According to S&P Global Platts’ latest report, rising freight rates and the shift away from container shipments have continued to make waves in the Asia-to-West Africa rice trade in recent weeks.

According to S&P Global Platts, “breakbulk or split breakbulk shipments are now almost the only way traders can compete into West African markets, which have notoriously small profit margins. Container freight costs from Asian origins, such as Thailand and India, are typically reported as almost twice the levels of breakbulk, with the availability of containers also a persistent issue.

A Singapore-based trader for the region said: “Container shipments are not workable so we have all switched to breakbulk shipment.” “[shipping in containers] makes no sense,” a Europe-based trader said, who historically shipped almost exclusively in containers.

However, shipping in breakbulk is not without its own set of issues, which traders are finding out as more and more breakbulk ships loaded with rice arrive in West Africa. Delays are increasingly commonplace amid clogged ports. Additionally, current Asia-to-West Africa freight rates of between $130-$150/mt are significantly higher than the cost of delivering the rice which is arriving in destination markets now.

Governments attempting to control food inflation in these destinations is an added complication. In Senegal, the government capped broken rice retail pricing at West African Franc 15,000/50kg ($543/mt) in early September. While a trader for the country viewed this as workable “on paper,” various middlemen taking cuts between the trader and the shopkeeper could hamper this.
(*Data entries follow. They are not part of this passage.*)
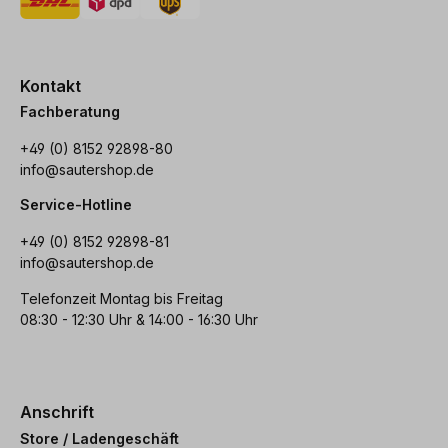
Kontakt
Fachberatung
+49 (0) 8152 92898-80
info@sautershop.de
Service-Hotline
+49 (0) 8152 92898-81
info@sautershop.de
Telefonzeit Montag bis Freitag
08:30 - 12:30 Uhr & 14:00 - 16:30 Uhr
Anschrift
Store / Ladengeschäft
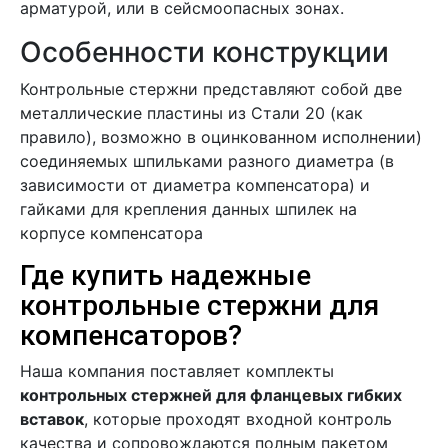
арматурой, или в сейсмоопасных зонах.
Особенности конструкции
Контрольные стержни представляют собой две
металлические пластины из Стали 20 (как
правило), возможно в оцинкованном исполнении)
соединяемых шпильками разного диаметра (в
зависимости от диаметра компенсатора) и
гайками для крепления данных шпилек на
корпусе компенсатора
Где купить надежные
контрольные стержни для
компенсаторов?
Наша компания поставляет комплекты
контрольных стержней для фланцевых гибких
вставок
, которые проходят входной контроль
качества и сопровождаются полным пакетом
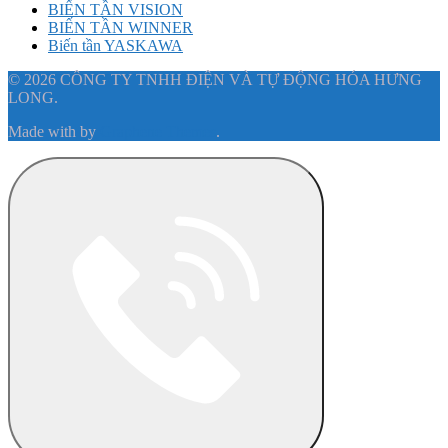
BIẾN TẦN VISION
BIẾN TẦN WINNER
Biến tần YASKAWA
© 2026 CÔNG TY TNHH ĐIỆN VÀ TỰ ĐỘNG HÓA HƯNG
LONG.
Made with
by
Graphene Themes
.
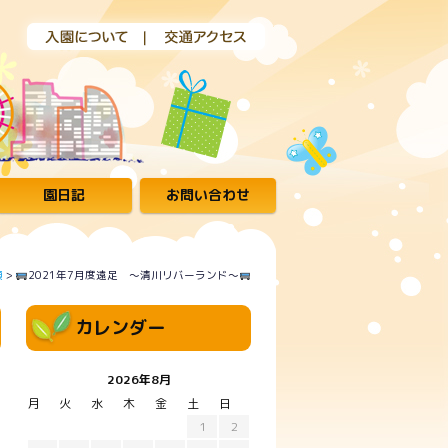
園日記
お問い合わせ
類
>
2021年7月度遠足 ～清川リバーランド～
カレンダー
2026年8月
月
火
水
木
金
土
日
1
2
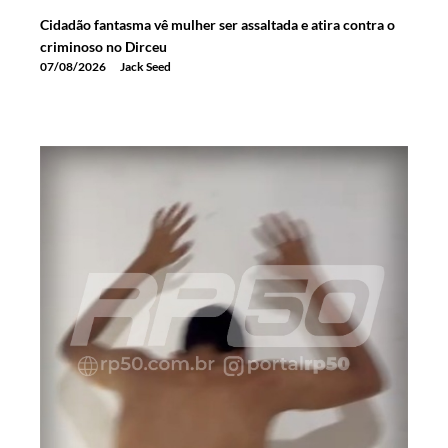
Cidadão fantasma vê mulher ser assaltada e atira contra o
criminoso no Dirceu
07/08/2026
Jack Seed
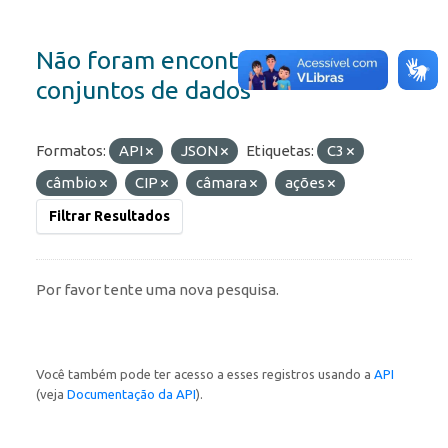
Não foram encontrados
conjuntos de dados
Formatos:
API
JSON
Etiquetas:
C3
câmbio
CIP
câmara
ações
Filtrar Resultados
Por favor tente uma nova pesquisa.
Você também pode ter acesso a esses registros usando a
API
(veja
Documentação da API
).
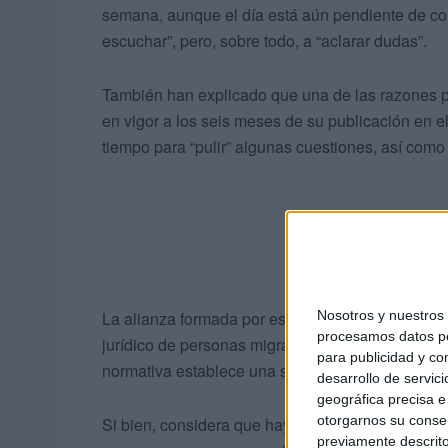
semana, aunque el día está aún pendiente de co
escuchar”, pero, sobre todo, a “aclarar dudas”.
También han explicado que una de las razones p
en vigor a los seis meses de su publicación en el
tiempo para “pulir” algunas cuestiones, así como 
Nosotros y nuestro
La alianza formada por estas cinco organizacio
procesamos datos per
jurídico de personas migrantes y refugiadas, tras
para publicidad y co
normativa establece una serie de mejoras import
desarrollo de servici
geográfica precisa e 
otorgarnos su conse
Si bien, considera que hay “aspectos relevantes
previamente descrito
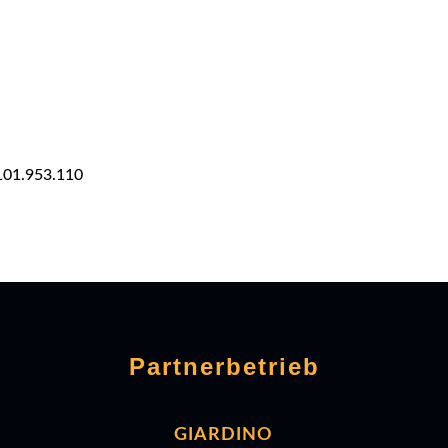
101.953.110
Partnerbetrieb
GIARDINO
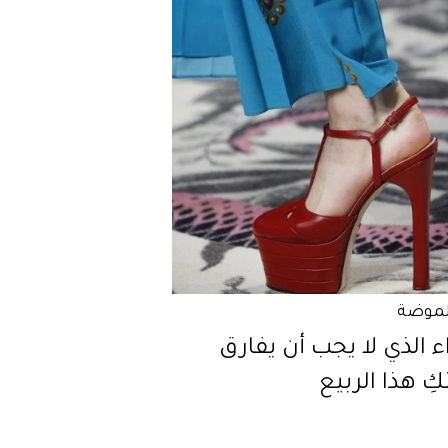
لموضة
ء الذي لا يجب أن يفارق
كِ هذا الربيع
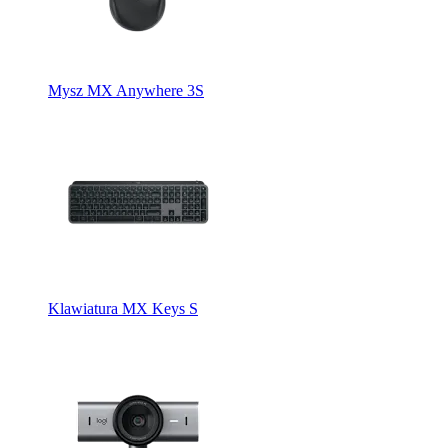
Mysz MX Anywhere 3S
Klawiatura MX Keys S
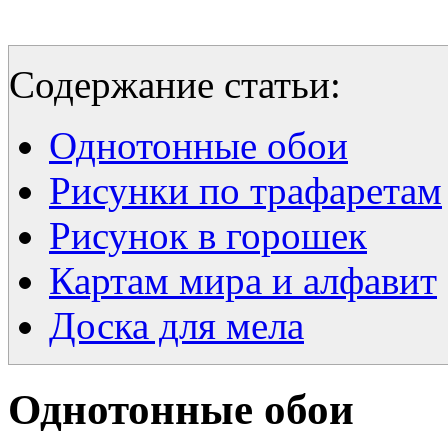
Содержание статьи:
Однотонные обои
Рисунки по трафаретам
Рисунок в горошек
Картам мира и алфавит
Доска для мела
Однотонные обои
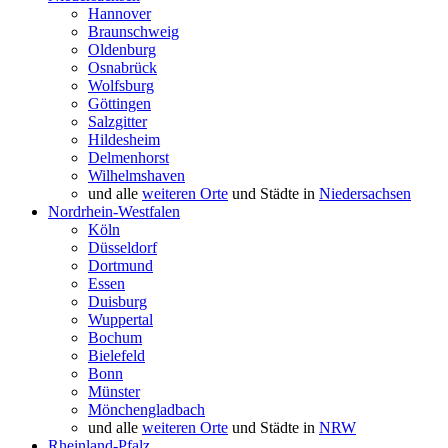
Hannover
Braunschweig
Oldenburg
Osnabrück
Wolfsburg
Göttingen
Salzgitter
Hildesheim
Delmenhorst
Wilhelmshaven
und alle
weiteren Orte
und Städte in
Niedersachsen
Nordrhein-Westfalen
Köln
Düsseldorf
Dortmund
Essen
Duisburg
Wuppertal
Bochum
Bielefeld
Bonn
Münster
Mönchengladbach
und alle
weiteren Orte
und Städte in
NRW
Rheinland-Pfalz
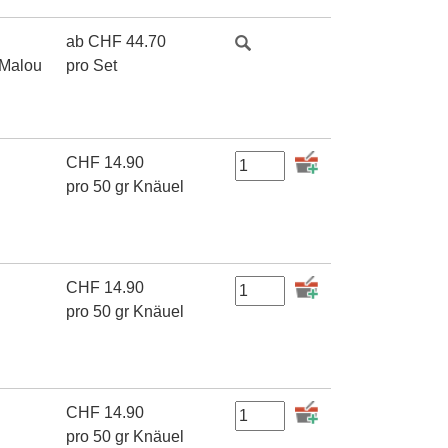
ab
CHF
44.70
 Malou
pro Set
CHF
14.90
pro 50 gr Knäuel
CHF
14.90
pro 50 gr Knäuel
CHF
14.90
pro 50 gr Knäuel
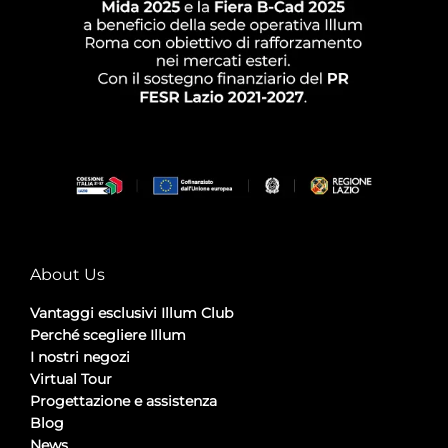
About Us
Vantaggi esclusivi Illum Club
Perché scegliere Illum
I nostri negozi
Virtual Tour
Progettazione e assistenza
Blog
News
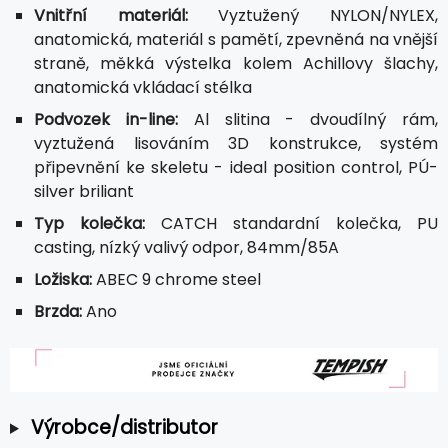
Vnitřní materiál:
Vyztužený NYLON/NYLEX,
anatomická, materiál s pamětí, zpevněná na vnější
straně, měkká výstelka kolem Achillovy šlachy,
anatomická vkládací stélka
Podvozek in-line:
Al slitina - dvoudílný rám,
vyztužená lisováním 3D konstrukce, systém
připevnění ke skeletu - ideal position control, PÚ-
silver briliant
Typ kolečka:
CATCH standardní kolečka, PU
casting, nízký valivý odpor, 84mm/85A
Ložiska:
ABEC 9 chrome steel
Brzda:
Ano
Výrobce/distributor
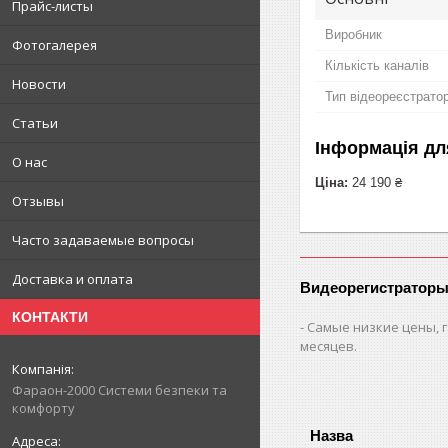
Прайс-листы
Виробник
Фотогалерея
Кількість каналів
Новости
Тип відеореєстрато
Статьи
Інформація дл
О нас
Ціна:
24 190 ₴
Отзывы
Часто задаваемые вопросы
Доставка и оплата
Видеорегистраторы
КОНТАКТИ
Самые низкие цены, г
месяцев.
Фараон-2000 Системи безпеки та
комфорту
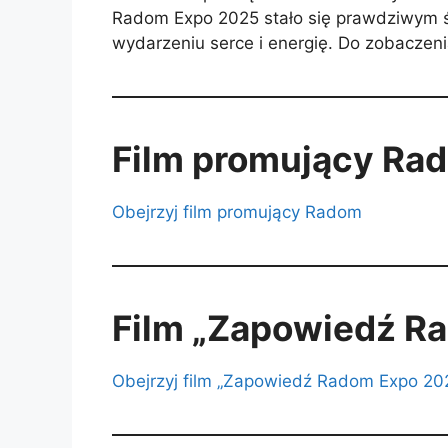
Radom Expo 2025 stało się prawdziwym św
wydarzeniu serce i energię. Do zobaczeni
Film promujący Ra
Obejrzyj film promujący Radom
Film „Zapowiedź R
Obejrzyj film „Zapowiedź Radom Expo 20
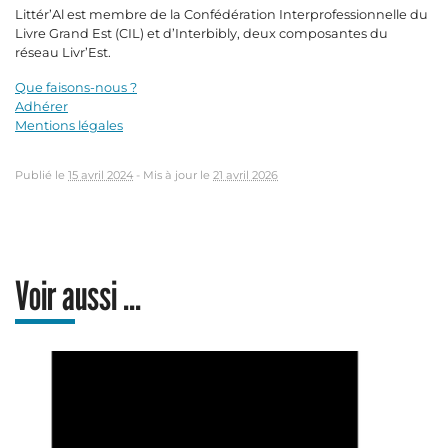
Littér’Al est membre de la Confédération Interprofessionnelle du
Livre Grand Est (CIL) et d’Interbibly, deux composantes du
réseau Livr’Est.
Que faisons-nous ?
Adhérer
Mentions légales
Publié le
15 avril 2024
-
Mis à jour le
21 avril 2026
Voir aussi ...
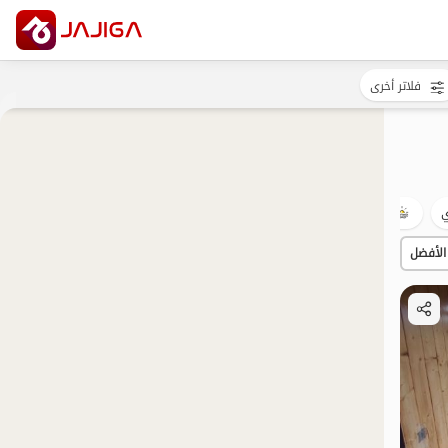
فلاتر أخرى
ي
شفة الماء
الساحة
مع الإفطار.
بات نواز
الأفضل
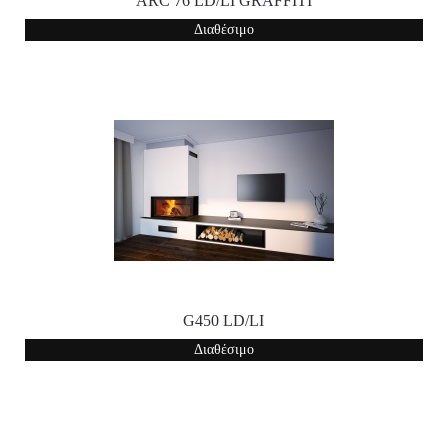
ARC 76 LD/LI GRAFFITI
Διαθέσιμο
G450 LD/LI
Διαθέσιμο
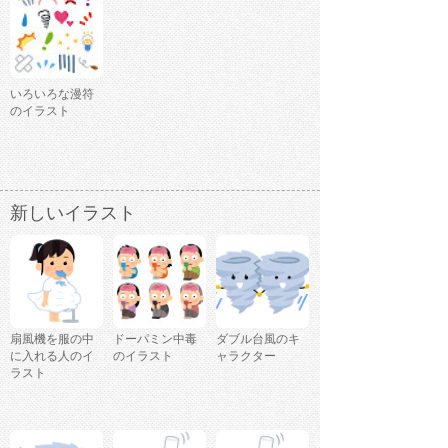
いろいろな漫符
のイラスト
新しいイラスト
扇風機を服の中
ドーパミン中毒
ダブル台風のキ
に入れる人のイ
のイラスト
ャラクター
ラスト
Elsewhere in the region, local prices are also struggling to keep up with rising breakbulk freight rates, even when FOB costs have remained relatively static in recent months. One trader said that “the gap [between local prices and replacement costs] is a bit big now,” with another adding that “we are struggling” to ship to the region with a positive profit margin.

A major Singapore-based trader said “local prices are not going up” in most destination markets.

Port delays

A further issue relates to the delays breakbulk ships are facing in origin ports. In India’s Kakinada Port, wait times of 7-10 days or even longer have been typical. Monsoon rainfall has been slowing loading in recent months, with COVID-19 restrictions not helping.